Literally no one said that, you are being ridiculous
[0] https://blog.kaichristensen.com/p/generative-ai-is-the-final...
I see two possible reasons, but neither seems to be worth the purity concern. The first is that AI can be wrong, make stuff up, be confidently incorrect. Anyone who has been on the internet knows this isn’t exactly a game changer.
Second is that we won’t be training AI to be like humans, but like humans + AI. Also doesn’t seem like a big deal. We’re already humans + writing + computers + internet and so on. This cutoff matters for anthropology, but I don’t see how it matters for trying to make a bot that can do my taxes.

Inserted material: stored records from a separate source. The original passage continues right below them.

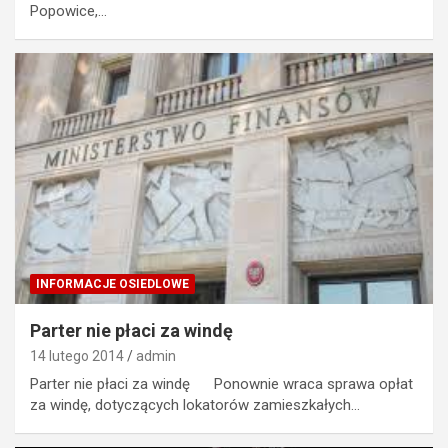
Popowice,…
INFORMACJE OSIEDLOWE
Parter nie płaci za windę
14 lutego 2014
admin
Parter nie płaci za windę Ponownie wraca sprawa opłat
za windę, dotyczących lokatorów zamieszkałych…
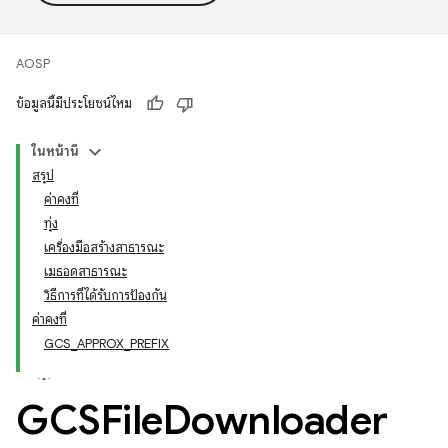
AOSP
ข้อมูลนี้มีประโยชน์ไหม
ในหน้านี้
สรุป
ค่าคงที่
ทุ่ง
เครื่องมือสร้างสาธารณะ
เมธอดสาธารณะ
วิธีการที่ได้รับการป้องกัน
ค่าคงที่
GCS_APPROX_PREFIX
GCSFile
Downloader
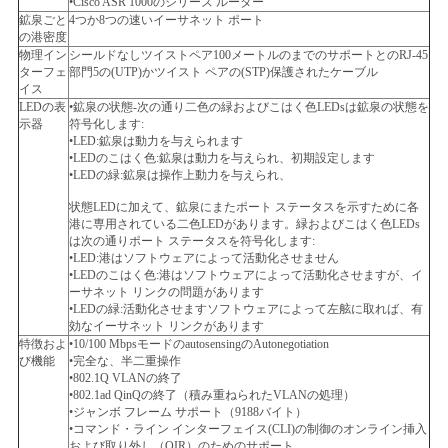
•Cisco ASR 1000のシリーズ ルーター
鉱泉ごと
4つか8つの速いイーサネット ポート
の港密度
SITEMAP
物理イン
シールドなしツイストペア100メートルのまでのサポートとのRJ-45
ターフェ
部門5の(UTP)かツイスト ペアの(STP)保護されたケーブル
イス
LEDの表
•鉱泉の状態-次の通り二色の緑およびこはく色LEDsは鉱泉の状態を
プ
示器
符号化します:
•LED:鉱泉は動力を与えられます
•LEDのこはく色:鉱泉は動力を与えられ、初期設定します
ラ
•LEDの緑:鉱泉は操作上動力を与えられ、
イ
状態LEDに加えて、鉱泉にまたポート ステータスを示すために各
港に専用されている二色LEDがあります。緑およびこはく色LEDs
バ
は次の通りポート ステータスを符号化します:
•LED:港はソフトウェアによって活動化させません
•LEDのこはく色:港はソフトウェアによって活動化させますが、イ
シ
ーサネット リンクの問題があります
•LEDの緑:活動化させますソフトウェアによって左舷に取れば、有
ー
効なイーサネット リンクがあります
特徴およ
•10/100 MbpsモードのautosensingのAutonegotiation
ポ
び機能
•完全な、半二重操作
•802.1Q VLANの終了
•802.1ad QinQの終了（積み重ねられたVLANの処理）
リ
•ジャンボ フレーム サポート（9188バイト）
•コマンド・ライン インターフェイス(CLI)の制御のオンライン挿入
および取り外し（OIR）のためのサポート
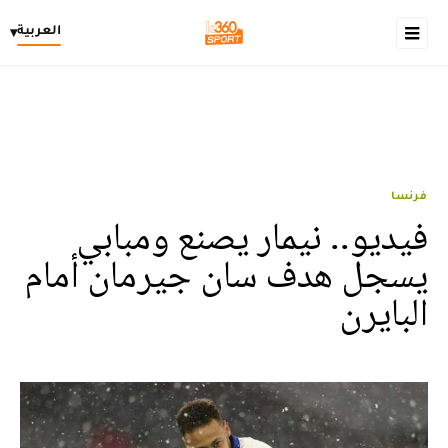
العربية
▾
فرنسا
فيديو.. نيمار يصنع ومبابي
يسجل هدف سان جيرمان أمام
البايرن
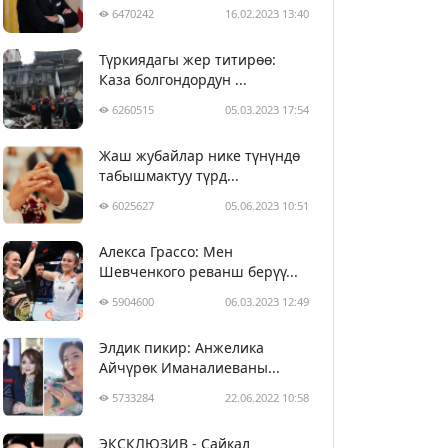
6470242
16.02.2023 13:40
Түркиядагы жер титирөө:
Каза болгондордун ...
6260515
05.03.2023 17:54
Жаш жубайлар нике түнүндө
табышмактуу түрд...
6025627
05.06.2023 10:51
Алекса Грассо: Мен
Шевченкого реванш берүү...
5904600
06.03.2023 12:49
Элдик пикир: Анжелика
Айчүрөк Иманалиеваны...
5733284
22.06.2022 10:58
ЭКСКЛЮЗИВ - Сайкал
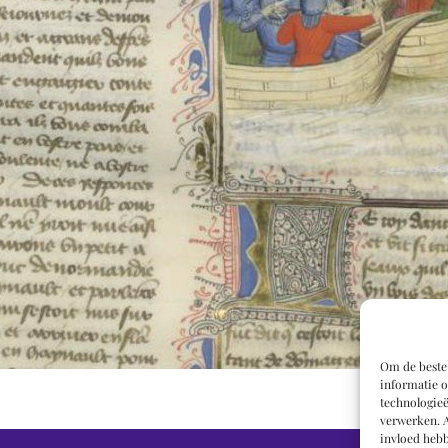
Om de beste 
informatie o
technologieë
verwerken. A
invloed hebb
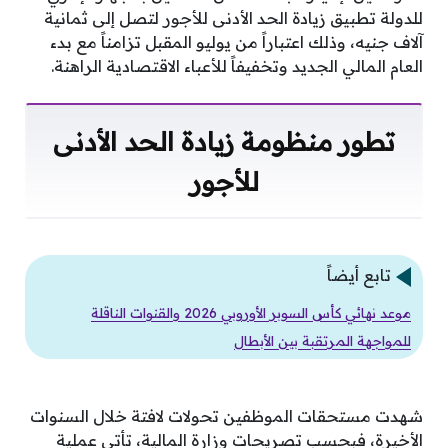
للدولة تطبيق زيادة الحد الأدنى للأجور لتصل إلى ثمانية
آلاف جنيه، وذلك اعتباراً من يوليو المقبل تزامناً مع بدء
العام المالي الجديد وتخفيفاً للأعباء الاقتصادية الراهنة.
تطور منظومة زيادة الحد الأدنى
للأجور
تابع أيضاً
موعد نهائي كأس السوبر الأوروبي 2026 والقنوات الناقلة
للمواجهة المرتقبة بين الأبطال
شهدت مستحقات الموظفين تحولات لافتة خلال السنوات
الأخيرة، فبحسب تصريحات وزارة المالية، تأتي عملية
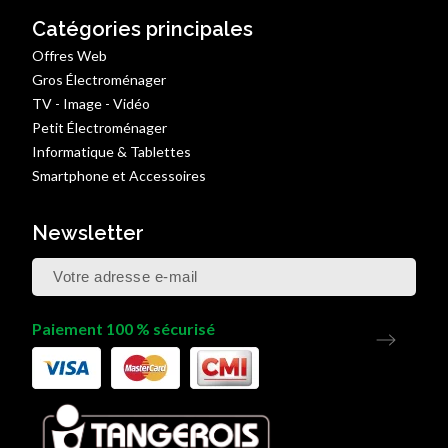
Catégories principales
Offres Web
Gros Électroménager
TV - Image - Vidéo
Petit Électroménager
Informatique & Tablettes
Smartphone et Accessoires
Newsletter
Paiement 100 % sécurisé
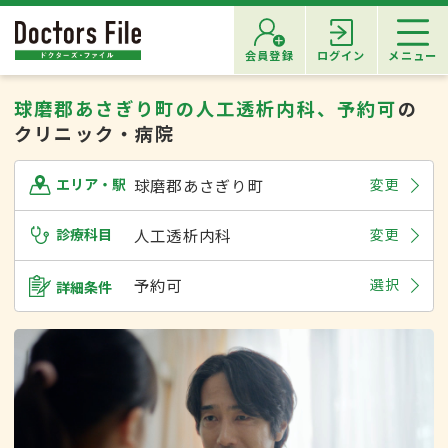
会員登録
ログイン
メニュー
球磨郡あさぎり町の人工透析内科、予約可
の
クリニック・病院
球磨郡あさぎり町
変更
エリア・駅
診療科目
人工透析内科
変更
予約可
選択
詳細条件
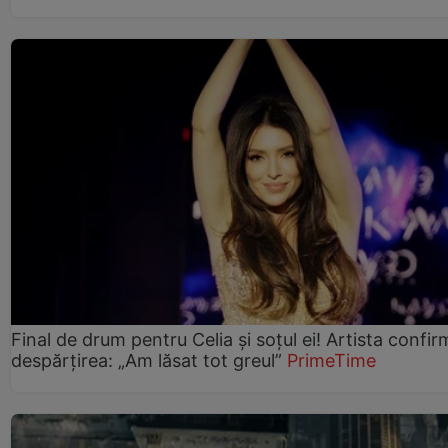
Final de drum pentru Celia și soțul ei! Artista confir
despărțirea: „Am lăsat tot greul”
PrimeTime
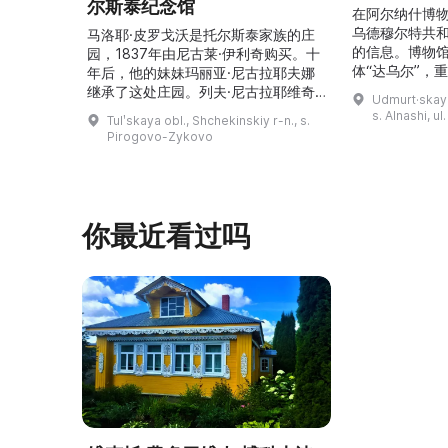
尔斯泰纪念馆
在阿尔纳什博
乌德穆尔特共
马洛耶·皮罗戈沃是托尔斯泰家族的庄
的信息。博物
园，1837年由尼古莱·伊利奇购买。十
体“达乌尔”，
年后，他的妹妹玛丽亚·尼古拉耶夫娜
仪式。他们参
继承了这处庄园。列夫·尼古拉耶维奇
Udmurt·skaya
录片《南部乌
（列夫·托尔斯泰）在这里创作了许多
s. Alnashi, u
Tulʹskaya obl., Shchekinskiy r-n., s.
摄，并拥有若
著名作品。1999年，这座庄园成为雅
Pirogovo-Zykovo
仍有活跃的异
斯纳娅·波利亚纳博物馆庄园的一个分
泽巴耶沃村）
支。修复期间重建了历史室内陈设，并
座，内容包括
增设了新的纪念性展物。这里举办导
仪式、花纹织
览、节庆活动、比赛、节日、工作坊和
营地。2017年，阿夫多佳·斯米尔诺娃
你最近看过吗
的电影《一次任命的 ...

In the same way, AI is trying to generate text that looks like its training data, but if its training data is AI generated text then it's simply being taught to be more like itself. It slowly starts to work less like a human and more like whatever its own idiosyncrasies are. It's a larger sort of version of the hallucinations it has today. If 50% of all the text on the internet becomes some part AI generated, then a huge part of the training for the next generation of AI will be the shortcomings of the current iteration of AI. And this will get worse as non-AI content moves to exclude itself from training.
LLMs weren't training AI to be like humans. They were training AI to be able to predict what humans (and other sources of common crawl data) will write next in their texts. This might seem like a small difference but it's not. Consider for example someone whose career is to research ant behavior. Their job in some sense is to be able to predict what an ant will do. Does this mean that in the course of their academic training and scientific research, this researcher is being trained to be like an ant?
If they act out these predictions and are rewarded based on their accuracy, then yes. They're being trained to be like ants. Not entirely like ants in every way, but like them in specific ways.
There's a big difference with your analogy. Predicting tokens is essentially the same as generating tokens. There's no meaningful objective difference between the activities (I'm ignoring philosophy and focusing on observables). They both lead to a stream of tokens.
For contrast, consider any sport, maybe baseball. I could predict the winner of a game but not be able to win it myself. I could predict the next pitch but not be able throw it or hit it. There's an execution aspect you can fail at. Being like an ant would also have this aspect. Token prediction doesn't have this, or if it does (maybe turning a vector into an API response?) it's a trivial part of the whole problem.
Maybe I'd be more clear to say "write like humans" instead of "be like humans", though.
There was also remarkably little uproar nor violence when the Czech Republic escaped the Iron Curtain and embraced capitalism.
The violence would be between billionaires with infinite automation making infinite money, and common folk with no way to eat.
Gains from increases in productivity in the last hundred years[0] seem to be spread between more consumption, shorter working hours[1].
Some people expected that most gains would go towards decreased working hours instead of the spread we have actually seen. Not sure there's much significance behind that?
[0] Or any span of time you might want to pick.
[1] And bigger bureaucratic overheads, but you can count that either as a weird form of consumption or as just productivity not having increased quite as fast.